Watch this remarkable video from the BBC
On the way down, less than a half mile from the car, Missy sprained her ankle and it swelled up as big as a grapefruit. She came 350 miles deep into the mountains, and she got hurt a half mile from the trip being over. Hope you feel better soon, Missy.
On the way back, we stopped at Marsh Fork Elementary School. This is a school sitting beneath a coal processing site, and a giant coal silo towers over the school. What you can’t see from the road is the giant sludge pond just upstream. In the aerial picture, you can see the sludge pond at the top right, and the school is below the silo at the bottom left. The toxins in this sludge pond are much like the stuff that recently ruined the Emory River in Kingston, TN. In addition, the Kingston spill destroyed several houses, in an area where the flooding had much more room to spread out. Here, the school wouldn’t stand a chance if the dam were to break. They’ve tried to raise the money to move the school, but the coal company won’t foot the bill—to do so would force them to admit that the arrangement isn’t safe. It’s not. MHSA says that it’s leaking.

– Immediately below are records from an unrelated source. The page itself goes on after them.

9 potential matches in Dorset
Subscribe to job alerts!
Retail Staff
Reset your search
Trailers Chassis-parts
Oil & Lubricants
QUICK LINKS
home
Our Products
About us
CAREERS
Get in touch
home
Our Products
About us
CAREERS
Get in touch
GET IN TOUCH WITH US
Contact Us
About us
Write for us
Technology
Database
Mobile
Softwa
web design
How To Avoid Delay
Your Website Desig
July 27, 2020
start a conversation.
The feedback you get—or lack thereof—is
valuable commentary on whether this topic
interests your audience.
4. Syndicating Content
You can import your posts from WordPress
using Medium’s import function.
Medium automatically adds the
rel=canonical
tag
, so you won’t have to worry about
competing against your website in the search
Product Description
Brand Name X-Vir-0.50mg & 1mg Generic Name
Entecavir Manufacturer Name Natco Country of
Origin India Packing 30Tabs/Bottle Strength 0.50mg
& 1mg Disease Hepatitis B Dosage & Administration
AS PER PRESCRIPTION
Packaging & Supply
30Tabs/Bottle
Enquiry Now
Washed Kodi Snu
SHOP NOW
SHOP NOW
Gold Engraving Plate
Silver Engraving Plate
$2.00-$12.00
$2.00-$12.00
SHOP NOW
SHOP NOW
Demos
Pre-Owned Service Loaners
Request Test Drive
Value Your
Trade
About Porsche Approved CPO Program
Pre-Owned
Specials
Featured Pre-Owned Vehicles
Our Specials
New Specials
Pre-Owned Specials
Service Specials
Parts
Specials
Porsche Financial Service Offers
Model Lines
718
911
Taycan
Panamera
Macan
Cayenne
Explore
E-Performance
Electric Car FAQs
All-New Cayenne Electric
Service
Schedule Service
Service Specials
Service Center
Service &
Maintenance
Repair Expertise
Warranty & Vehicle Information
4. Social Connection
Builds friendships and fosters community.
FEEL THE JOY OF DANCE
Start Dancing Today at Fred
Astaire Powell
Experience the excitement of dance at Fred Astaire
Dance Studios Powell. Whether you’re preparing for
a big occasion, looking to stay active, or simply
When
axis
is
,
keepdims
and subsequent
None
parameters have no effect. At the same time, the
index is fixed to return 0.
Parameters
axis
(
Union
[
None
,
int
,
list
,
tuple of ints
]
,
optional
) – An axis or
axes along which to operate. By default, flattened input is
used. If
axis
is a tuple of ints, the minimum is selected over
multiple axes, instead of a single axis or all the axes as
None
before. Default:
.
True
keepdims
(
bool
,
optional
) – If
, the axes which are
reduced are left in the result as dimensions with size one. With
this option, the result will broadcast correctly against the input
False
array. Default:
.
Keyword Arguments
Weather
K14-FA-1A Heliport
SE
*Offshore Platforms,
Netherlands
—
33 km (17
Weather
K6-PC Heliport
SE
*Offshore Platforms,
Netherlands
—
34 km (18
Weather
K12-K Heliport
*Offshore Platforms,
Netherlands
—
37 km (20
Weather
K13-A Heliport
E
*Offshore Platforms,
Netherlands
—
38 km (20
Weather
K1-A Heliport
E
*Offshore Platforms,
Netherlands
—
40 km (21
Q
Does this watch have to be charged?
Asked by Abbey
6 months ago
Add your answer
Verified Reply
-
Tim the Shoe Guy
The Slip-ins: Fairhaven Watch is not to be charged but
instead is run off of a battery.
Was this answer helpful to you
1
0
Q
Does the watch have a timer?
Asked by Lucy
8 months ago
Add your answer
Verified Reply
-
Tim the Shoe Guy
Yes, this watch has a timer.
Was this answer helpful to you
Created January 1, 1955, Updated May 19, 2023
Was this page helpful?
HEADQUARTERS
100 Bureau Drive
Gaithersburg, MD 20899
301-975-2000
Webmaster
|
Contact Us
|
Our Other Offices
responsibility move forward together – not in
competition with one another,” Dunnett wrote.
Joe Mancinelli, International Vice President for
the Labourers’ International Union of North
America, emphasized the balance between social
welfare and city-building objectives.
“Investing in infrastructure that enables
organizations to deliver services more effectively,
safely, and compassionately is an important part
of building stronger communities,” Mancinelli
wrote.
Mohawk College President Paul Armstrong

All day today, we’ve heard blasting from the 3 active mine sites in the area. Coal River Mountain is the only ridgeline that hasn’t been raped... yet. If we lose that one, it would make 40 contiguous square miles of beautiful West Virginia Mountains where there are no more mountains—just strip mines separated by low valleys.
This is a place of juxtaposition: you look in one direction, where the mines are obscured by lower ridges, and it’s simply beautiful. The river cascades at the base of a narrow, wooded valley, with snowy banks and rocky rapids. Turn the other direction, however, and you see a moonscape. It’s a hard reminder of what this place used to be and what it could become. There is still so much to love, though, and so much worth saving.
I will be riding to Charleston solo tomorrow. There is a forecast for 1-3 inches of snow tonight, so it’s a good thing that I’ve got my snow tires. I had ordered them a long time ago, but they arrived the day after we left (of course). Thanks, Rebecca, for mailing them ahead of me! It’s an easy day on paper: 55 miles and only one big mountain. But, with the weather (high of 18 degrees) and the coal trucks, it may be a stressful day. I’ve been told (and from what I’ve seen, correctly) that the coal trucks drive way too fast on this road, and there are lots of blind corners. But Matt will be driving behind me with the flashers on, so it should be okay.
Tonight, we’re going to splurge and get a gas station pizza for dinner. It’s the only “restaurant” around, so there you go.
All in all, today has been pretty sad. I forced myself to start reading the draft MTR EIS today, and it notes that in 2003, over 724 miles of streams had been covered by valley fills. That number has since risen, and probably 2% of stream miles in Appalachia have been destroyed already. The real sadness, however, was from seeing the corpse of a mountain, and it really sucked the energy out of us all. It’s terrifying to see a mountaintop mine. It’s terrifying to know that man has the power to destroy the oldest mountains on the planet. Even more, it’s terrifying that anyone’s conscience would allow it. There’s a house at the base of Kayford with a sign in the yard: “Friends of Coal.” It was a fitting end to a grim afternoon.